Segment Start: Records for the exercise
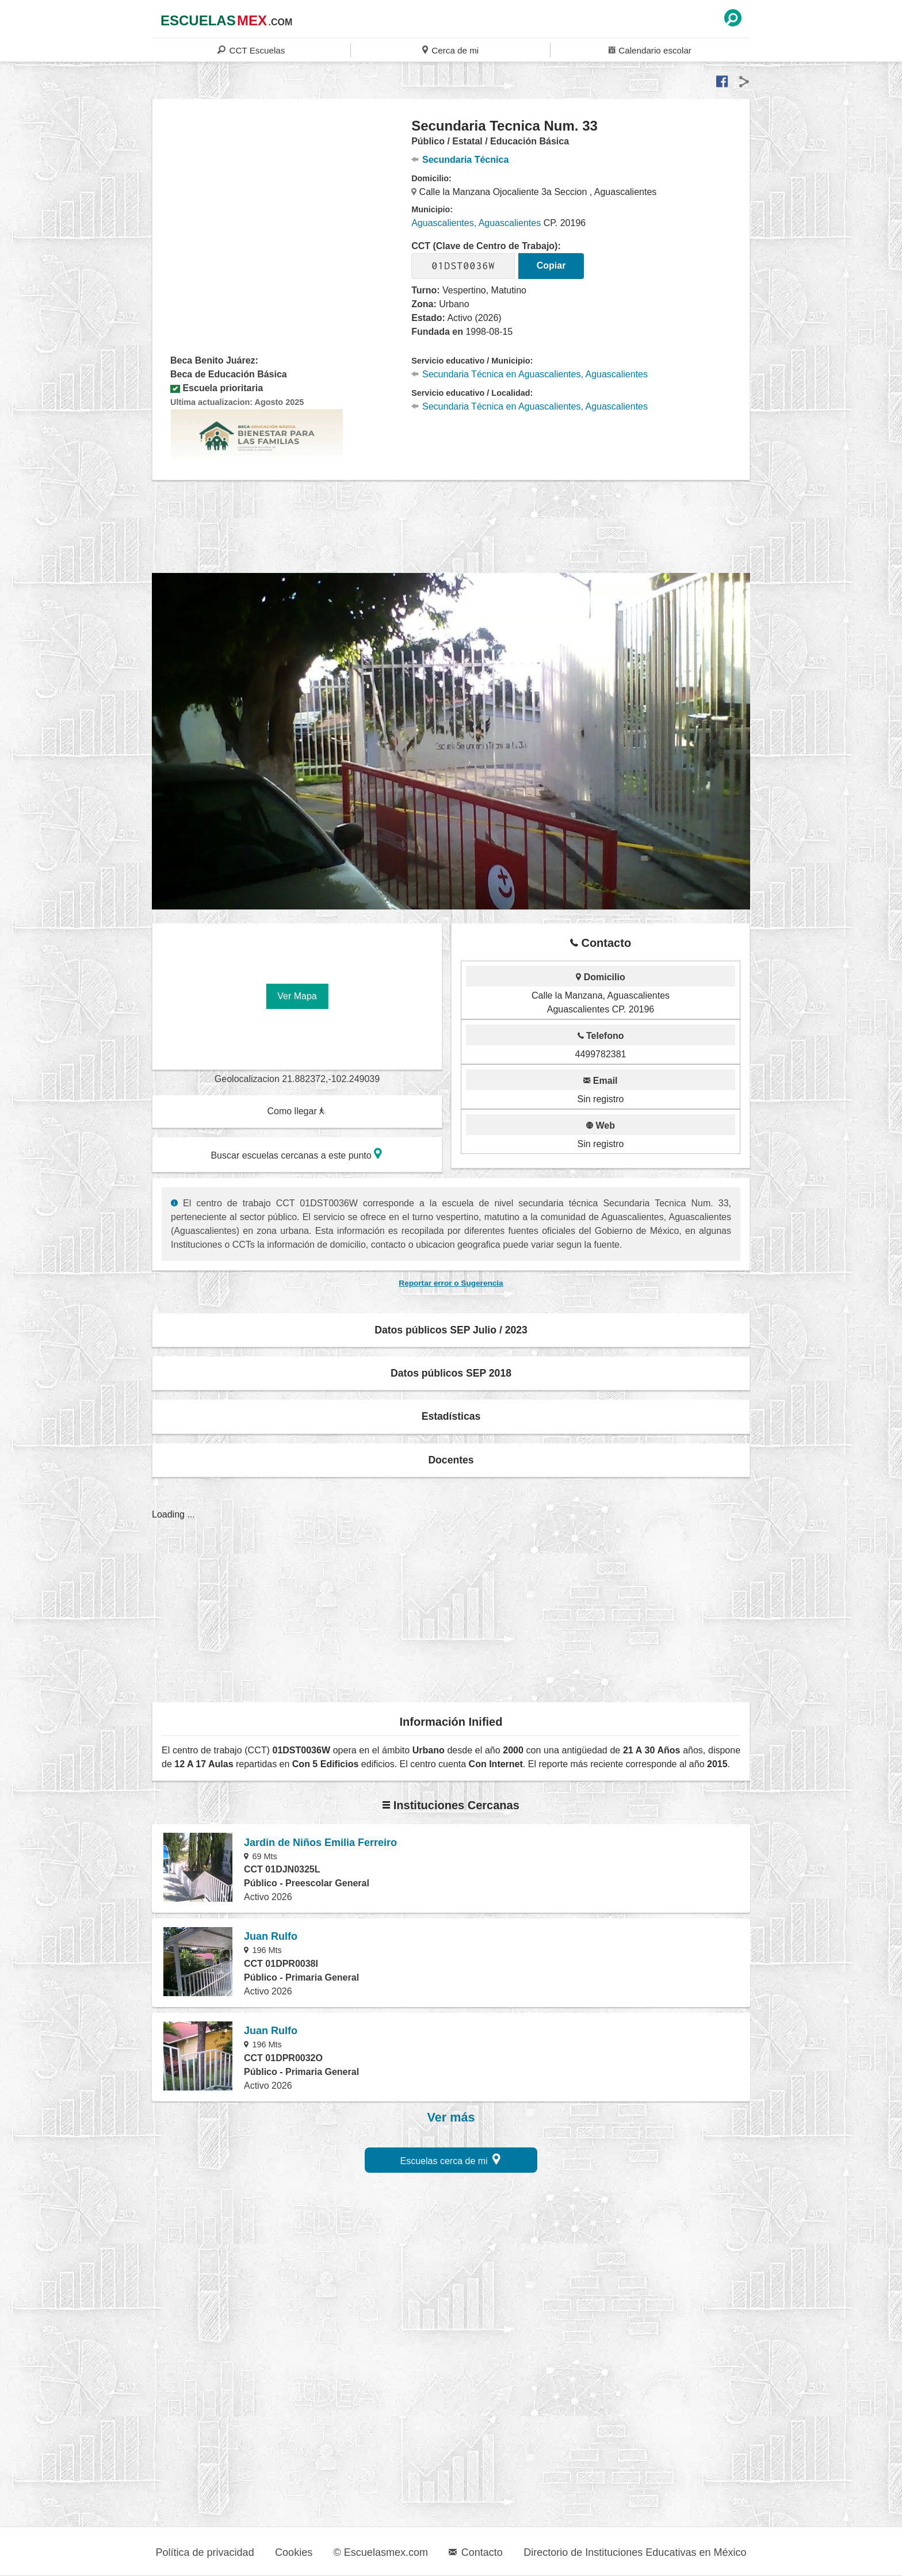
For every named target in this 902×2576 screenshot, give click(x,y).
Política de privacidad (205, 2552)
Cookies (293, 2552)
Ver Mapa (296, 996)
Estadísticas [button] (451, 1416)
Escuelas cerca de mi (450, 2159)
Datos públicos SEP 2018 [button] (451, 1373)
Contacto (475, 2552)
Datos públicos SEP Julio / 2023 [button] (451, 1330)
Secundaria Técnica (460, 160)
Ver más (451, 2117)
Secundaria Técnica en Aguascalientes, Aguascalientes (529, 374)
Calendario (650, 50)
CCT (251, 50)
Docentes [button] (450, 1460)
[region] (282, 209)
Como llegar (296, 1111)
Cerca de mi (450, 50)
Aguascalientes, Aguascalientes (476, 223)
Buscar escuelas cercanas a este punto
Segment End: Records for the exercise
Directions for this task
Lines with "Técnica": find them in the data and copy each one.

Result of the exercise
Secundaria Técnica (460, 160)
Secundaria Técnica en Aguascalientes, Aguascalientes (529, 374)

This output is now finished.